Really... You do realize that disk sectors, file systems, etc. are all Base-2? Base-10 makes no sense whatsoever. In fact, there is a movement back to base-2 for storage sizes as the industry moves away from magnetic media to memory based storage (SSD).

I would argue that using Base-2 vs Base-10 for CPU speed is irrelevant. CPU speed is only useful when comparing CPUs that have the same architecture and are in the same family. Even then, people only look at which one has the higher number. If it was a useful indicator of processing power, then we wouldn't use CPU benchmark applications to compare between Intel and AMD CPUs or between different Intel CPUs, etc.

They didn't make more money because everybody was doing this.

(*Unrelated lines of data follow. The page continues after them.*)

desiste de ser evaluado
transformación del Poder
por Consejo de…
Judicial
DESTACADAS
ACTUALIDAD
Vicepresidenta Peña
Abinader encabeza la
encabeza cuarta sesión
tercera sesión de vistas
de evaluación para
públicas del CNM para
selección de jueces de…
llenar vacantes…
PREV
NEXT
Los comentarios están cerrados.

If you take a chocolate bar and make it 10% smaller but charge the same price then your margins and profits go up. That's what the hard-drive manufacturers did by simply changing the definition of MB. Granted, it was a one time thing. But they did get a nice surge in profits around the time that they made the changeover.

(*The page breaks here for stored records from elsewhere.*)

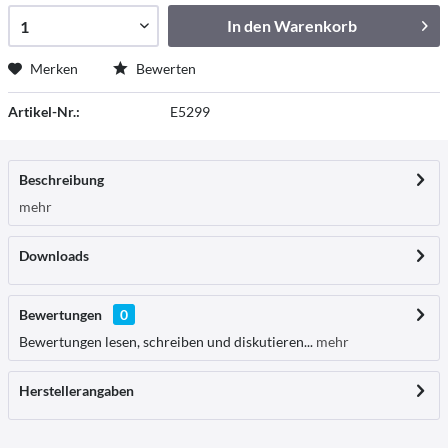
In den
Warenkorb
Merken
Bewerten
Artikel-Nr.:
E5299
Beschreibung
mehr
Downloads
Bewertungen
0
Bewertungen lesen, schreiben und diskutieren...
mehr
Herstellerangaben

Comment Re:Mebibyte is an idiotic term (Score 3, Insightful) 366

Just because you don't like the term doesn't make it wrong. Highjacking SI prefixes and changing their meaning is wrong and has led to countless problems.

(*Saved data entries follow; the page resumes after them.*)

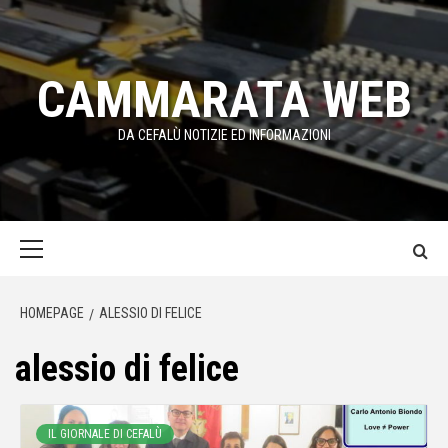
Passa
al
contenuto
CAMMARATA WEB
DA CEFALÙ NOTIZIE ED INFORMAZIONI
Menu
principale
HOMEPAGE
ALESSIO DI FELICE
alessio di felice
IL GIORNALE DI CEFALÙ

And historical meanings shouldn't be changed simply so that marketing speak can be used to sell less at the same price.

I love how 1 MB of RAM is 1048576 bytes but 1 MB of storage is now 1000000 bytes of storage, simply because the hard-drive industry decided that they could make more money by using the same term, change the historical meaning in the computing industry from base-2 to base-10 (essentially downsizing the actual storage), and charging the same amount.

Either convert totally to GiB, MiB, etc. for everything computer related or stick with the old convention. It's when you are mixing the two in a particular context (i.e. computers) where you run into problems.